STR: June RevPAR down, 2019 still on track for 2% growth

Revenue per available room fell 0.4 percent year-over-year in June to $98.85, marking only the second negative YOY RevPAR comparison in the past 112 months, according to STR. Jan Freitag, the organization’s SVP of lodging insights, said the industry already was on track for flat-to-low growth, but having one less Friday than last year created a further drag.

“The negative figure for the month does not mean the growth cycle has ended,” Freitag said in a statement. “In fact, the industry set a June demand record and achieved the second-highest June occupancy level all-time behind last year. However, healthy enough supply growth and a continued lack of pricing confidence continue to hinder the potential for any meaningful growth.”

September 2018 stands out as the only other month in the past 112 with a negative YOY RevPAR change. STR attributed that month’s decline to difficult-to-match levels from the post-hurricane period the previous year.

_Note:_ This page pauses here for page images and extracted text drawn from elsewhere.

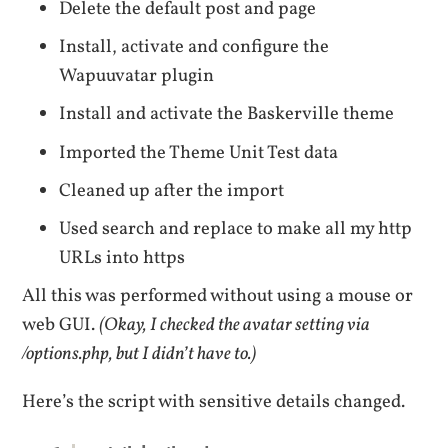
Delete the default post and page
Install, activate and configure the
Wapuuvatar plugin
Install and activate the Baskerville theme
Imported the Theme Unit Test data
Cleaned up after the import
Used search and replace to make all my http
URLs into https
All this was performed without using a mouse or
web GUI.
(Okay, I checked the avatar setting via
/options.php, but I didn’t have to.)
Here’s the script with sensitive details changed.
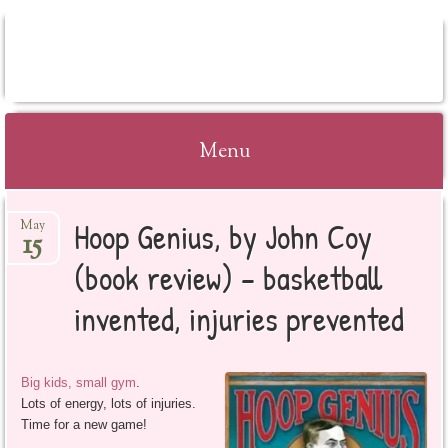
BOOKSYALOVE
Menu
Skip
Hoop Genius, by John Coy
May
to
15
content
(book review) – basketball
invented, injuries prevented
Big kids, small gym
.
Lots of energy, lots of injuries.
Time for a new game!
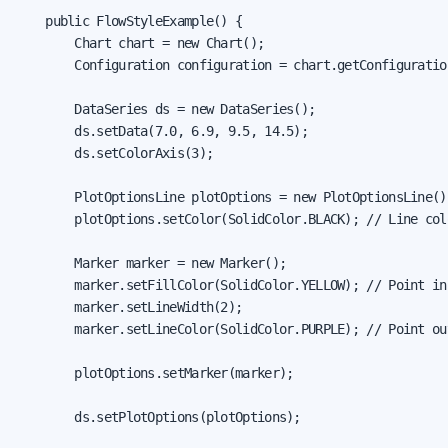
    public FlowStyleExample() {

        Chart chart = new Chart();

        Configuration configuration = chart.getConfiguration
        DataSeries ds = new DataSeries();

        ds.setData(7.0, 6.9, 9.5, 14.5);

        ds.setColorAxis(3);

        PlotOptionsLine plotOptions = new PlotOptionsLine();
        plotOptions.setColor(SolidColor.BLACK); // Line colo
        Marker marker = new Marker();

        marker.setFillColor(SolidColor.YELLOW); // Point ins
        marker.setLineWidth(2);

        marker.setLineColor(SolidColor.PURPLE); // Point out
        plotOptions.setMarker(marker);

        ds.setPlotOptions(plotOptions);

The industry’s longest overall expansion cycle lasted 112 months from December 1991 to March 2001.

STR also found occupancy dipped 1.3 percent to 73.5 percent and average daily rate rose 0.9 percent to $134.52. Looking ahead, Freitag said STR’s latest forecast predicts RevPAR growth of 2 percent for 2019 and 1.9 percent for 2020.

Some regional highlights from STR’s June report include:

  • Phoenix experienced the highest rise in occupancy (4.2 percent to 65.7 percent) and the second-largest ADR increase (5.1 percent to $98.12) of the top 25 markets, resulting in the largest RevPAR jump (9.5 percent to $64.46).
  • Philadelphia recorded the largest ADR increase (7 percent to $151.07).
  • Detroit experienced the steepest drop in occupancy (-6.7 percent to 72.6 percent).
  • Houston reported the largest drop in ADR (-4 percent to $98.92).
  • Orlando saw the largest RevPAR decrease (-9.8 percent to $94.18)

“The major markets are the best representation of performance consistent with supply growth and little to no pricing confidence,” Freitag said. “As we’ve said, the most noticeable hit is in the select-service classes, where most of the new inventory is concentrated.”